I am a 1st yr. College student. My question is :: Generally, while dealing with calculus problems ( differential equations, limits, integration ,etc.. ), we work with a large no. of transcendental and algebraic functions and expressions, each of them having specific domains and ranges. Thus in the course of the problem, we are supposed to check the validity of each and every step and ensure that the information regarding the domains is preserved. Specifically, we should check that each and every division performed in the solution should be valid( with non zero denominator). However, while reading and searching through STANDARD TEXTS on calculus, I find that this practice is not EXPLICITLY followed, i.e. in the solution, blatantly expressions are divided to proceed through ( without justifying the division ). For e.g. A step in the solution of a d.e. requires the division of a particular expression by ($\frac{\mathrm dy}{\mathrm dx} - 6y^3+ 7$) to simplify and proceed on the solution path. What I observe( in texts, or in people solving) in such cases is that the division is carried forth without keeping the provision for the case when $\frac{\mathrm dy}{\mathrm dx} = 6y^3-7$. While doing problems I always try to check such cases which greatly reduces my speed in addition to the overburdening headache of keeping the list of exceptions.
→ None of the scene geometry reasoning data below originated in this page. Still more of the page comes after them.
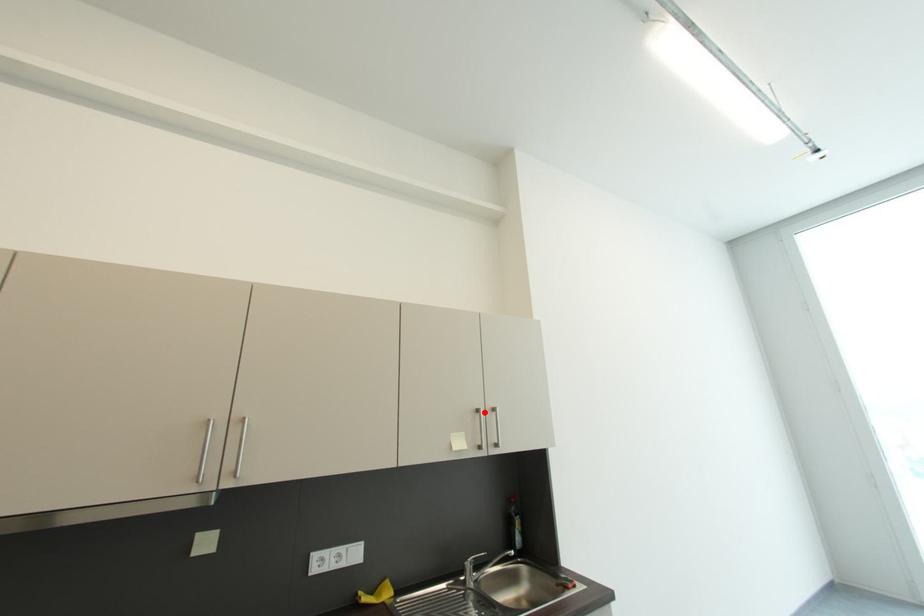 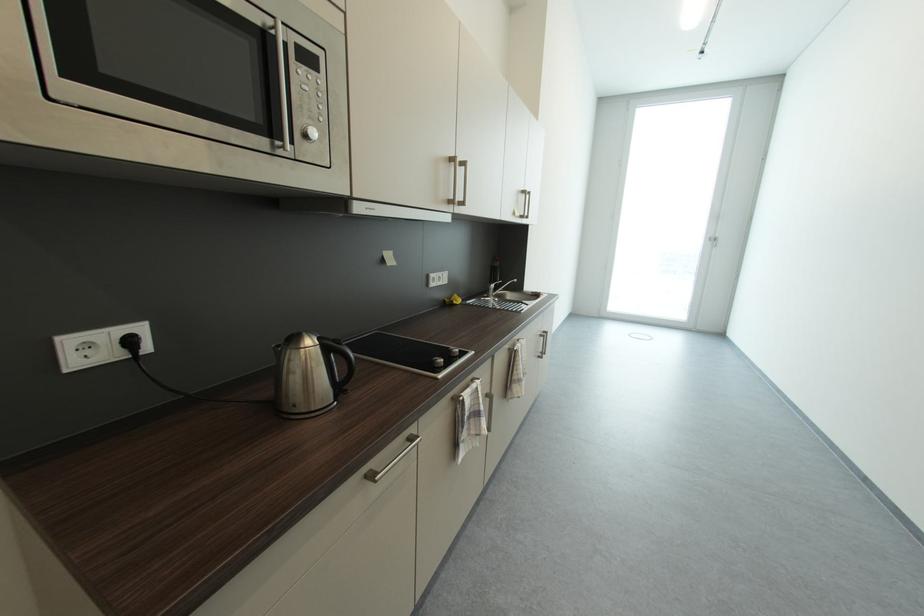 Where in the second image is the point corresponding to the highlighted location from the first image?

(529, 193) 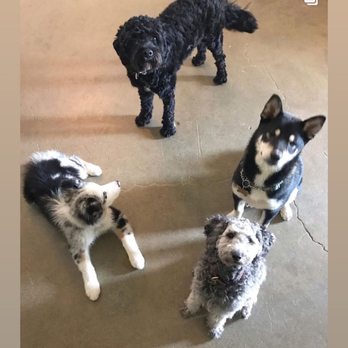 I want to click on cement floor, so click(x=308, y=25), click(x=76, y=107), click(x=71, y=38), click(x=180, y=124), click(x=247, y=127), click(x=199, y=146), click(x=153, y=184), click(x=163, y=265), click(x=39, y=296), click(x=291, y=333).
Hence, even while solving simple differential equations or manipulating trigo expressions, I tend to take much more time, while others get exactly the same answers without the additional checks.
Should I continue with the checks or move on without them or only a few of them( e.g. checking the final answer with the initial conditions, constraints, etc. ). I would be thankful for any clarification or suggestions to my problems. Thanks for bearing with me in this obscure, long thing.
Yes, please keep on worrying about checking all those special cases!
The regrettable fact that some textbook authors are sloppy (when solving separable ODEs, in particular) doesn't make it right.